Teddy Bourne

Personal information
- Full name: Edward Owen "Teddy" Bourne
- Born: 30 September 1948 (age 77) Romford, Essex, England
- Height: 6 ft 2.5 in (189.2 cm)
- Weight: 159 lb (72 kg)

Sport
- Country: Great Britain
- Sport: Fencing
- Event: Epee

= Teddy Bourne =

British fencer (born 1948)

Edward Owen Bourne (born 30 September 1948) is a British Olympic épée fencer.

==Early and personal life==
He was born in Romford, England. He became a solicitor in London, working as a commercial property lawyer at the law firm Clifford Chance, where he headed the department. He has also been a Trustee of the RSPCA Central London Branch, the Peabody Trust, and the Hampstead Garden Suburb Trust.

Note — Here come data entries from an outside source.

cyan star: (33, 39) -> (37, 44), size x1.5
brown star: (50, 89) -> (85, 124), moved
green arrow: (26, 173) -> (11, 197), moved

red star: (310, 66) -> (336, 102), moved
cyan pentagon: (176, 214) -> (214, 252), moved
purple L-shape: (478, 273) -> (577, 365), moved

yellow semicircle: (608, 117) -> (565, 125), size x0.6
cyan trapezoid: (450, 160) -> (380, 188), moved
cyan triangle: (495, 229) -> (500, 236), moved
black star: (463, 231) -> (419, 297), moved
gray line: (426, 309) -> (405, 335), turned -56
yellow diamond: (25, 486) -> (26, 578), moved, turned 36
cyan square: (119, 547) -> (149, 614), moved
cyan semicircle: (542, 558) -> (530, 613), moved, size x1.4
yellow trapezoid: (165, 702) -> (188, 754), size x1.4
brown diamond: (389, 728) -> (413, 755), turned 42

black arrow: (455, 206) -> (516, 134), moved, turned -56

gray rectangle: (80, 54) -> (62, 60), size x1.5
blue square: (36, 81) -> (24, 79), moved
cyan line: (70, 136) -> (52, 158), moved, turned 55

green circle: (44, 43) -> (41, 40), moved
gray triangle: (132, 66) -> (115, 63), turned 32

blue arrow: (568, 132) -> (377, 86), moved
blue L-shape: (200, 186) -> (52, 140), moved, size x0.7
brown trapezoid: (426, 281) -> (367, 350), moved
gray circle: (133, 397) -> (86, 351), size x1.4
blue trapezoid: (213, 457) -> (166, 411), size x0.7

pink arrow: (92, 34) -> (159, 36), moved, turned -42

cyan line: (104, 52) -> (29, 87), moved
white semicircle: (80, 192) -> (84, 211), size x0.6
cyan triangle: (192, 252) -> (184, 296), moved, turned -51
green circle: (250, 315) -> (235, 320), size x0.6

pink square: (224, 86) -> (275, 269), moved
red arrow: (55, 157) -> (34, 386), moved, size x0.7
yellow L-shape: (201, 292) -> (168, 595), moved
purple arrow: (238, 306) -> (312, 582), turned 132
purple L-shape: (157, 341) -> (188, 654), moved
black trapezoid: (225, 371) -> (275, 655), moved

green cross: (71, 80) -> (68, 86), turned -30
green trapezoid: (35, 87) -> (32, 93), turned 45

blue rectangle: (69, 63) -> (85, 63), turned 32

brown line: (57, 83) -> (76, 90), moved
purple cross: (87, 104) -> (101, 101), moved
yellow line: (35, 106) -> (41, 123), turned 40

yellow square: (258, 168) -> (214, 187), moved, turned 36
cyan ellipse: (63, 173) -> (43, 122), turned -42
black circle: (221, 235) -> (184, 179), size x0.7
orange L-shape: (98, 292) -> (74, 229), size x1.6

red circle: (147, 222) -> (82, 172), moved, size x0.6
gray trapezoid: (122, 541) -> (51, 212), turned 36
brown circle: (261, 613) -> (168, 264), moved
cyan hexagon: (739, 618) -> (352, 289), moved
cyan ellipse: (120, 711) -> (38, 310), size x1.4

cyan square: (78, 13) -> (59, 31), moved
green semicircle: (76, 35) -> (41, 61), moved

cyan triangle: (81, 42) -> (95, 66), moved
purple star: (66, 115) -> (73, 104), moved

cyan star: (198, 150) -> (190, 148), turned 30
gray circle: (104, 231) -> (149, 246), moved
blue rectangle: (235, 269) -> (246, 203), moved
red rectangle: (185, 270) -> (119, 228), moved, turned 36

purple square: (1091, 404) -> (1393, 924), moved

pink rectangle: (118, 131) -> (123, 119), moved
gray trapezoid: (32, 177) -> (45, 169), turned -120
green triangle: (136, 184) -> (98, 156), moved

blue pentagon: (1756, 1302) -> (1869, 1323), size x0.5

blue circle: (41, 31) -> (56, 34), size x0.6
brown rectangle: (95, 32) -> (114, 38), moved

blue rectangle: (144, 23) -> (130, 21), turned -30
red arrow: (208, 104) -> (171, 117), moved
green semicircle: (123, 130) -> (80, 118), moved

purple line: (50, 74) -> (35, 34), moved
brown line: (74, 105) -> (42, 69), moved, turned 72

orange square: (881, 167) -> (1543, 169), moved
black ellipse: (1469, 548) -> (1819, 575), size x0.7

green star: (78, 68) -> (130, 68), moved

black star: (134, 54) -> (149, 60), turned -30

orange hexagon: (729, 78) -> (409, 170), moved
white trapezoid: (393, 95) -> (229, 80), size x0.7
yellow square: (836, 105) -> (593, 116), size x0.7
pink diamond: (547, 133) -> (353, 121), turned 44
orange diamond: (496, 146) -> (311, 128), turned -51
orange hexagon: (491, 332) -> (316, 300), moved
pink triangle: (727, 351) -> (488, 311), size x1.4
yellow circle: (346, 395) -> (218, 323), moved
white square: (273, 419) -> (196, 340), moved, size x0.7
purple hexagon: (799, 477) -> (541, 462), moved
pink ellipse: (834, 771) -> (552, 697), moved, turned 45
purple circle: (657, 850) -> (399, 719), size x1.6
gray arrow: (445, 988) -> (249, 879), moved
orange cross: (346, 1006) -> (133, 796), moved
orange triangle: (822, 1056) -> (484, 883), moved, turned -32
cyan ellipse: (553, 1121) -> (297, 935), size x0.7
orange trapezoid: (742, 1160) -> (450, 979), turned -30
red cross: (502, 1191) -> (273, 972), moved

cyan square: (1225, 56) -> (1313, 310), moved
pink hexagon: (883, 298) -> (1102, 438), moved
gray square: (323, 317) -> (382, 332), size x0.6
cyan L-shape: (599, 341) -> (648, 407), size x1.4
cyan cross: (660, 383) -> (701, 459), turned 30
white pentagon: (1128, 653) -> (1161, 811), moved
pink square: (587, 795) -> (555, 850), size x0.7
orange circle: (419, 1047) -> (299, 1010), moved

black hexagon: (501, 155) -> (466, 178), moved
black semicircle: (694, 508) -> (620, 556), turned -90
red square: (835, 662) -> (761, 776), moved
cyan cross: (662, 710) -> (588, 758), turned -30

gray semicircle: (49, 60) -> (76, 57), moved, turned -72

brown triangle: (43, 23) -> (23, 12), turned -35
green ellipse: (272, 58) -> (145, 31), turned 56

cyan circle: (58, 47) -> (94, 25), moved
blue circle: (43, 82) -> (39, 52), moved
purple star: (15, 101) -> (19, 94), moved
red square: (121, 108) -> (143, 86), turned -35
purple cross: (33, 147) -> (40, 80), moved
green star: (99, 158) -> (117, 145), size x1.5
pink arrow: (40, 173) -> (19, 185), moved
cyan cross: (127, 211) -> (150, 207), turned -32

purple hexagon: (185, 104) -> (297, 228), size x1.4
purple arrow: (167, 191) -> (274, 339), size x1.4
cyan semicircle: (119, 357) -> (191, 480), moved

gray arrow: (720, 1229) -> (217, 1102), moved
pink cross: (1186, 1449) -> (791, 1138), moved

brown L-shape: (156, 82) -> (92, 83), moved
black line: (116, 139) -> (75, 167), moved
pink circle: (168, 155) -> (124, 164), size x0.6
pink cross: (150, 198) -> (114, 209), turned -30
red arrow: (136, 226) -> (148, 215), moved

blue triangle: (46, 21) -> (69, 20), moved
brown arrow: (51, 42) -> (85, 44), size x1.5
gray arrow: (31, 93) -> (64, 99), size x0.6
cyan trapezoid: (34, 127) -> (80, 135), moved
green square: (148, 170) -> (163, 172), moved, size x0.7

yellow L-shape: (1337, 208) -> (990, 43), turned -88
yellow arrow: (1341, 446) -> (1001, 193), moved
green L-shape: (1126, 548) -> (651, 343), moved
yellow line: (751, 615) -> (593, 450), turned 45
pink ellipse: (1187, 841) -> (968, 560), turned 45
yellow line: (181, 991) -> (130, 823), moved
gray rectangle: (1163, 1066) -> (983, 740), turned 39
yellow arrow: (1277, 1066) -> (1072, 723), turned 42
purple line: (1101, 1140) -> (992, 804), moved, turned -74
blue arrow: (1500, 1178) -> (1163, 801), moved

He is currently a trustee of Compassion in World Farming.

==Fencing career==
He was a six times British fencing champion, winning the épée title at the British Fencing Championships in 1966, 1972, 1974, 1976, 1977 and 1978.

He competed at the 1968 Summer Olympics in Mexico City at the age of 20, the 1972 Summer Olympics in Munich, and the 1976 Summer Olympics in Montreal.